Пару мгновений казалось, что Сарковский все-таки с мольбой упадет на колени, но гордость победила страх. Командарм почти по-уставному, пусть и на слегка нетвердых ногах, выполнил разворот и достаточно твердо прошагал к выходу, с каждым шагом спускаясь от командующего воздушной армией до смотрителя богом забытой метеостанции. В лучшем случае…
Сталин прошел к своему месту во главе стола и наконец-то сел. Внимательным пристальным взглядом по очереди рассмотрел всех присутствующих.
— Мы извлечем уроки и очень постараемся, товарищ Сталин, — неожиданно сказал Хлынов.
— Конечно, постараетесь, — кратко ответил Сталин.
— Понял суть происходящего? — спросил Самойлов уже в машине, отправив шофера погулять и переводя дух.
— Не очень, — честно признался Кудрявцев. — Если собирались пороть Сарковского, то мы-то зачем? И наоборот.
— Все просто, — усмехнулся Самойлов. — Авиаторы крепко прокололись. Что еще хуже, прокололись у всех на глазах. У англичан и у американцев. За это бьют, и бьют больно. В другой ситуации он бы заменил всех самолетчиков, несмотря на заслуги и награды. Как Шетцинг. Ну, может, Новикова бы еще оставил. Или не оставил… Но сейчас самый аврал, и заменить их некем. Поэтому он устроил показательную и назидательную порку с разносом самого провинившегося. За все сразу — и за скверную организацию, и за неудачи, и за подтасовку. А всем нам это последнее предупреждение. Теперь он ждет только результата. И только победного. В самое ближайшее время мы все должны перебить ситуацию хотя бы на ничью. Иначе отправимся вслед за этим… неудачливым брехуном.
— Во блин, сложно-то как все…
— А ты как думал? — невесело усмехнулся Самойлов. — Все большое — сложно.

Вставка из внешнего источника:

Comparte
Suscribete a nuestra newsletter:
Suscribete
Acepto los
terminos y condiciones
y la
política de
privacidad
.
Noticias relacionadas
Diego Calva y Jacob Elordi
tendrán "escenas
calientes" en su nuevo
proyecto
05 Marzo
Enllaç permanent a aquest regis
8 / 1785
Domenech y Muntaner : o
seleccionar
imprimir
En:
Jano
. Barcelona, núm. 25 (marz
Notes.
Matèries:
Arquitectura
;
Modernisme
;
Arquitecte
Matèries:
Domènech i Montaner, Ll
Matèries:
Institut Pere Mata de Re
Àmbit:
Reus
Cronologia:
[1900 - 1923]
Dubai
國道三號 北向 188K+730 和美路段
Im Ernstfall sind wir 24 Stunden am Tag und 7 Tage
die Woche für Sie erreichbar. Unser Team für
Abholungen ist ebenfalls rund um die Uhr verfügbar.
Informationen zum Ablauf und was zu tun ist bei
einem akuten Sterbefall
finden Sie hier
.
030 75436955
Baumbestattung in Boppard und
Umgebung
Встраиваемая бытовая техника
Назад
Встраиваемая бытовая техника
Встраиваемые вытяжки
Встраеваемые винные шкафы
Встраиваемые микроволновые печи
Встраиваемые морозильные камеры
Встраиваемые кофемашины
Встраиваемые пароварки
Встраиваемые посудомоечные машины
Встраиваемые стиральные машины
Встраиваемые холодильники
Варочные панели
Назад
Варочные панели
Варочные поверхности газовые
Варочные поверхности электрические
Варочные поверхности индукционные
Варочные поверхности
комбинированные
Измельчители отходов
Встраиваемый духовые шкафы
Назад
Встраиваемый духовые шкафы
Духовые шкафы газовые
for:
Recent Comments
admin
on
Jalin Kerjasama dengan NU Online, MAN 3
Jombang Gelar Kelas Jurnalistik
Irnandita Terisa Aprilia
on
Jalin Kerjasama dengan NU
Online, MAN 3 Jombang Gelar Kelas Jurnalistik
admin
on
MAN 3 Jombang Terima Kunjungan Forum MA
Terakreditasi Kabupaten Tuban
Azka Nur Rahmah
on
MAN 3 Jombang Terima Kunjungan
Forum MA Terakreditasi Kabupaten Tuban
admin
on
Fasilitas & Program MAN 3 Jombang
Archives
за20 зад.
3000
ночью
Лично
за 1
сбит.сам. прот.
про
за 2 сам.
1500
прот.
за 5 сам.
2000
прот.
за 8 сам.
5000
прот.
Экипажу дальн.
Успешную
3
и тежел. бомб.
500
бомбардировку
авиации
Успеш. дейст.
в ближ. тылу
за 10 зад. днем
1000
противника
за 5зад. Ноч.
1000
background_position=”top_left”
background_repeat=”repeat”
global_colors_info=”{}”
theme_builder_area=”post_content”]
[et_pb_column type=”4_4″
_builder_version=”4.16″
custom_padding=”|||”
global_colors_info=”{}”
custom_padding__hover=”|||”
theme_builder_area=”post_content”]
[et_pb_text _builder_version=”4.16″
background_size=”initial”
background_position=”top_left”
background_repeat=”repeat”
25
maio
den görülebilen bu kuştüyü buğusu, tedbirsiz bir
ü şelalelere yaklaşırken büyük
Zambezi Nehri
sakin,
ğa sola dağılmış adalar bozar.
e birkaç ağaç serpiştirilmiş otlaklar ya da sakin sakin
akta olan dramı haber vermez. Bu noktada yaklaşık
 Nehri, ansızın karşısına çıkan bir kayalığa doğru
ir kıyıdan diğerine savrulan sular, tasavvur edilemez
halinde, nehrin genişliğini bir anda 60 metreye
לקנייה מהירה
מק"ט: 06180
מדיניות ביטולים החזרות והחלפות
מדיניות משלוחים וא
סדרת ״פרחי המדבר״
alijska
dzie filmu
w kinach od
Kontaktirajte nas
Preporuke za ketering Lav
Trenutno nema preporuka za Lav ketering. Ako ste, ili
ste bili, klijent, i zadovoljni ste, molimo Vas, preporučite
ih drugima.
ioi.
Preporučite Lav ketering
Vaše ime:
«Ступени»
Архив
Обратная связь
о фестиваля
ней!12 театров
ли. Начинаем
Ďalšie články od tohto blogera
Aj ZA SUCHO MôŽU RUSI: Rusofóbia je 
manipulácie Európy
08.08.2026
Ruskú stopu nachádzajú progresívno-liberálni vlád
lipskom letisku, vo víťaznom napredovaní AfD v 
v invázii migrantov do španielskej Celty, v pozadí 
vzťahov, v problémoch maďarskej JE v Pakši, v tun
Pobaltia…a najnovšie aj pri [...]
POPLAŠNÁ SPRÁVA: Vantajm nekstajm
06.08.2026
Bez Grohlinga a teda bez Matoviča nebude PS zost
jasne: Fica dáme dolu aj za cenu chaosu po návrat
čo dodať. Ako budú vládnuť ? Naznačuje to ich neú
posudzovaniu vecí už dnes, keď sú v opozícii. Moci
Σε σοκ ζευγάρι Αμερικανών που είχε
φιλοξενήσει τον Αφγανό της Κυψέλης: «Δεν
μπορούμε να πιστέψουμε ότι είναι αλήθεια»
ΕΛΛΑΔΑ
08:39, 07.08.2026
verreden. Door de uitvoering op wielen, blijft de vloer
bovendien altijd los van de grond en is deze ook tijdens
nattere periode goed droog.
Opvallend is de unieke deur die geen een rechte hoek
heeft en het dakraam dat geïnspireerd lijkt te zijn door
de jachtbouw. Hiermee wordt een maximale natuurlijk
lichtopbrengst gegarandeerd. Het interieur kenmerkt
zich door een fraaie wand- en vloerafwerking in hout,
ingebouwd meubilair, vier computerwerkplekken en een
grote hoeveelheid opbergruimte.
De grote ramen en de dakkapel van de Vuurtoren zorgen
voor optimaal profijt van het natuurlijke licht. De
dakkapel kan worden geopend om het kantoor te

Ладно, сегодня пронесло. Но будет и завтра, и послезавтра. Пора заканчивать с анархией. Сейчас к тебе, по чайку и начнем обзванивать всех-всех. Соберемся где-нибудь завтра, все летчики и моряки. Будем думать.
— Это что, вроде как параллельный штаб? — спросил недоуменно Кудрявцев.
— Нет, — терпеливо разъяснил Самойлов. — Сейчас мы координируем все через Генеральный. Получается, сам видишь. Криво получается. Самолеты разбросаны по ведомствам, и каждый ведет свою войну. Так дальше не пойдет. Надо собраться и потолковать. Чтобы наземные хорошо понимали, чего можно ожидать от нас, мы знали об их заботах и так далее. Договоримся об общей тактике и стратегии.
— Может, через Генеральный все-таки? — осторожно спросил Кудрявцев.
— Эк тебя зацепило! — хохотнул Самойлов. — Впечатлило, а?
— Ну да…
— Привыкай. Ты теперь будешь вхож и увидишь много разного. А через Генштаб — долго. Результаты мы должны продемонстрировать очень быстро. А значит, все эти согласования и уговоры надо было делать вчера.
Кудрявцев подумал, вздохнул.
— Да, и то правда. А знаешь, Петр Алексеич… Вот так если подумать, а почему раньше не додумались? Казалось бы, чего проще — всем собраться и раскидать по пальцам, кто что может и будет. А ведь никому в голову не пришло. И мне тоже!
— Самое обидное это то, что тебе не пришло, — снова усмехнулся Самойлов. — Правда? Ну, удивительного в этом ничего нет. Научно называется «инерция мышления». Привыкли делать все одним образом, потом обстоятельства изменились, а привычка осталась. Так-то. Да, еще надо будет не забыть вставить Клементьеву фитиль подлиннее и поершистее.